In a previous post, I looked at what allocators are and how the default one for iOS (and really macOS) can be replaced at runtime. In this post, we’ll look at the practical applications of alternate allocators for speeding up dev tools. For many dev tools, this trick can bring at least a modest speedup.
Is using a custom allocator safe?
Allocators are low-level, complicated things, and if they break, very bad things can happen. On the other hand, jemalloc, for example, has been in use for decades, including as the default allocator for FreeBSD. It has also been used with success both for really big iOS apps as well as Mac CI pipelines for big companies.
How to do it
Fortunately, using a different allocator for a tool doesn’t require it to be rebuilt. Instead, for allocators that are designed to swap themselves in, one can just add the environment variable
DYLD_INSERT_LIBRARIES=/path/to/allocator.dylib. One example is jemalloc, which can be built by downloading the jemalloc repo, running
cd jemalloc && ./autogen.sh && make, and using the resulting
Note: for tools that are hardened to strip
DYLD_ environment variables or prevent libraries from being sideloaded, this technique won’t work.
Objective-C, C++, and Swift compilation can be sped up by swapping out the allocator. The impact for Objective-C in debug builds can be smaller, but for Swift and C++, especially for builds with optimizations, it can reduce time taken by 10% or more. We can change the allocator for swift, for example, by creating a small shell script:
export DYLD_INSERT_LIBRARIES=/path/to/libalternate_malloc.dylib # Just calling /usr/bin/swiftc doesn't seem to work (maybe /usr/bin/swiftc is hardened?), so instead call the actual swiftc binary in the toolchain exec `xcode-select -p`/Toolchains/XcodeDefault.xctoolchain/usr/bin/swiftc "$@"
Then, set the Xcode build variable
SWIFT_EXEC = /path/to/my_swiftc.sh, and it will have the swift compiler use this alternate allocator. Similarly, clang can be set with
CC = /path/to/my_clang.sh.
llvm-profdata is a tool that takes the code coverage results from different test runs and merges them together to get the overall code coverage for a test suite. At one company, this step was adding 40 seconds to CI time, but with jemalloc it was cut in half to 20 seconds.
Estimating the potential performance gain
One easy way to know if a tool could be sped up through a different allocator, aside from just timing it with/without a different one, is to profile that tool with the Time Profiler. Although it may surprise some, ordinary mac executables can be profiled in Instruments, even if they weren’t built by the developer themself. The executable can either be selected in Time Profiler and have its flags specified, or else a trace of all processes can be run while the executable is running. If a lot of time seems to be taken up by
free, then there’s more potential gain by using a different allocator. Although the performance impact of allocation is a complicated beast, this is a good litmus test to decide if it’s worth trying.
Which Alternate Allocator To Use?
jemalloc is a great choice because of its speed and its level of support on macOS (probably the highest level for any alternate allocator out there).
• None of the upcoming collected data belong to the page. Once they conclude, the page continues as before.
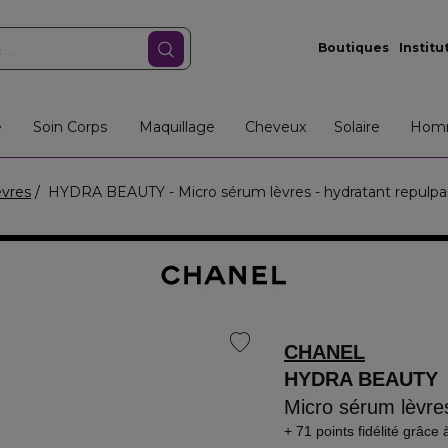
Boutiques
Institu
e
Soin Corps
Maquillage
Cheveux
Solaire
Hom
èvres
HYDRA BEAUTY - Micro sérum lèvres - hydratant repulpa
CHANEL
HYDRA BEAUTY
Micro sérum lèvres
71 points fidélité
grâce 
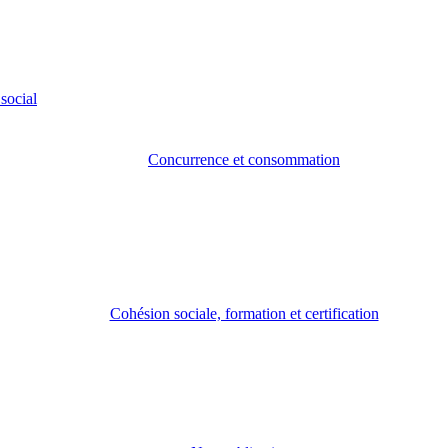
social
Concurrence et consommation
Cohésion sociale, formation et certification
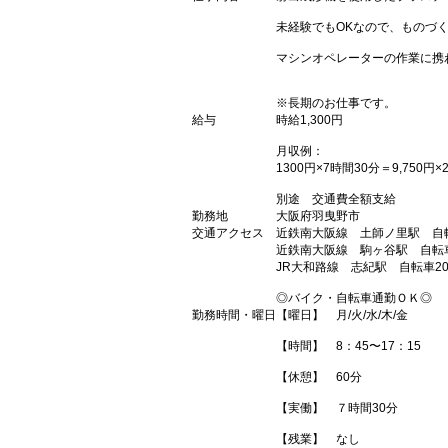
未経験でもOKなので、ものづ
マシンオペレーターの作業に携
※長期のお仕事です。
給与
時給1,300円
月収例：
1300円×7時間30分＝9,750円×
別途 交通費全額支給
勤務地
大阪府羽曳野市
交通アクセス
近鉄南大阪線 土師ノ里駅 自
近鉄南大阪線 駒ヶ谷駅 自転車
JR大和路線 志紀駅 自転車2
◎バイク・自転車通勤ＯＫ◎
勤務時間・曜日
【曜日】 月/火/水/木/金
【時間】 8：45〜17：15
【休憩】 60分
【実働】 ７時間30分
【残業】 なし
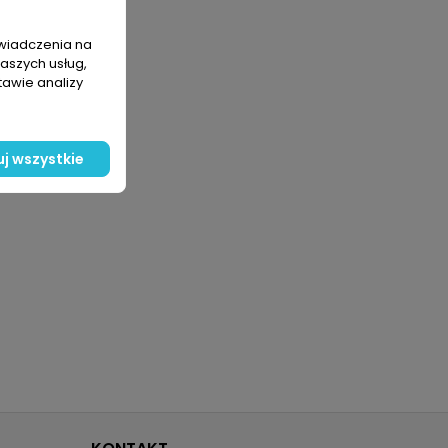
świadczenia na
naszych usług,
tawie analizy
j wszystkie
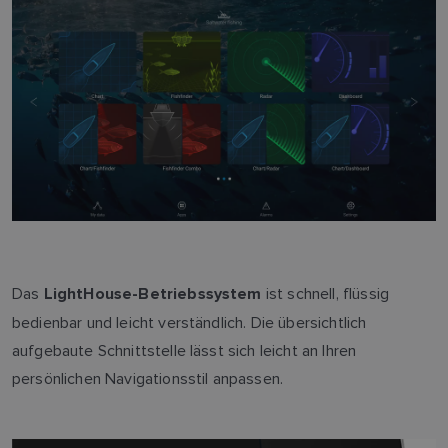
Das
ist schnell, flüssig
LightHouse-Betriebssystem
bedienbar und leicht verständlich. Die übersichtlich
aufgebaute Schnittstelle lässt sich leicht an Ihren
persönlichen Navigationsstil anpassen.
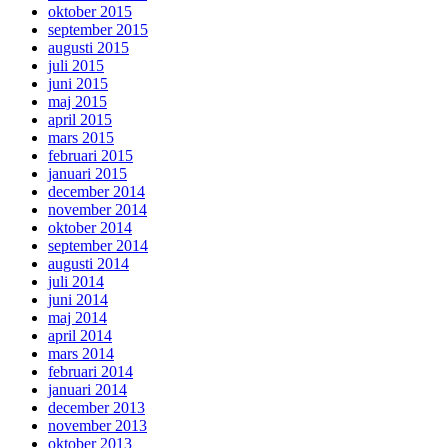
oktober 2015
september 2015
augusti 2015
juli 2015
juni 2015
maj 2015
april 2015
mars 2015
februari 2015
januari 2015
december 2014
november 2014
oktober 2014
september 2014
augusti 2014
juli 2014
juni 2014
maj 2014
april 2014
mars 2014
februari 2014
januari 2014
december 2013
november 2013
oktober 2013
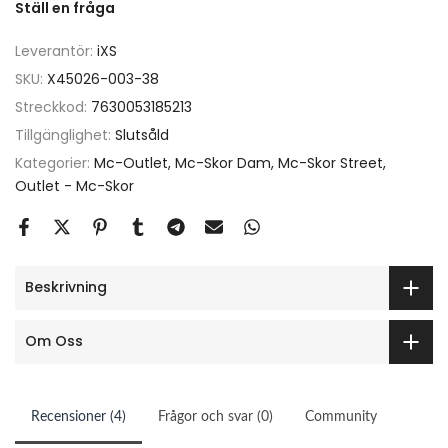
Ställ en fråga
Leverantör:
iXS
SKU:
X45026-003-38
Streckkod:
7630053185213
Tillgänglighet:
Slutsåld
Kategorier:
Mc-Outlet
Mc-Skor Dam
Mc-Skor Street
Outlet - Mc-Skor
Beskrivning
Om Oss
Recensioner (4)
Frågor och svar (0)
Community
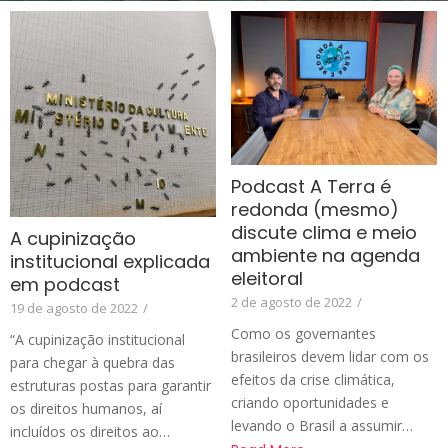
Podcast A Terra é
redonda (mesmo)
discute clima e meio
A cupinização
ambiente na agenda
institucional explicada
eleitoral
em podcast
2 de agosto de 2022
/
19 de agosto de 2022
/
Como os governantes
“A cupinização institucional
brasileiros devem lidar com os
para chegar à quebra das
efeitos da crise climática,
estruturas postas para garantir
criando oportunidades e
os direitos humanos, aí
levando o Brasil a assumir…
incluídos os direitos ao…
The only other one I’m aware of with solid macOS support, both for the allocator itself and for seamlessly inserting it as the default, is mimalloc. In my testing, jemalloc and mimalloc seemed to have pretty similar performance, so I’d just stick with jemalloc. I also tested a simple bump allocator that never frees any memory and just allocates forever, but it generally seemed slower.
Apple’s default allocator is rock-solid and has some nice logging tools with it, but unfortunately it seems slower than other battle-tested allocators (please reach out if you know of exceptions). By replacing it in key places, one can reduce bottlenecks.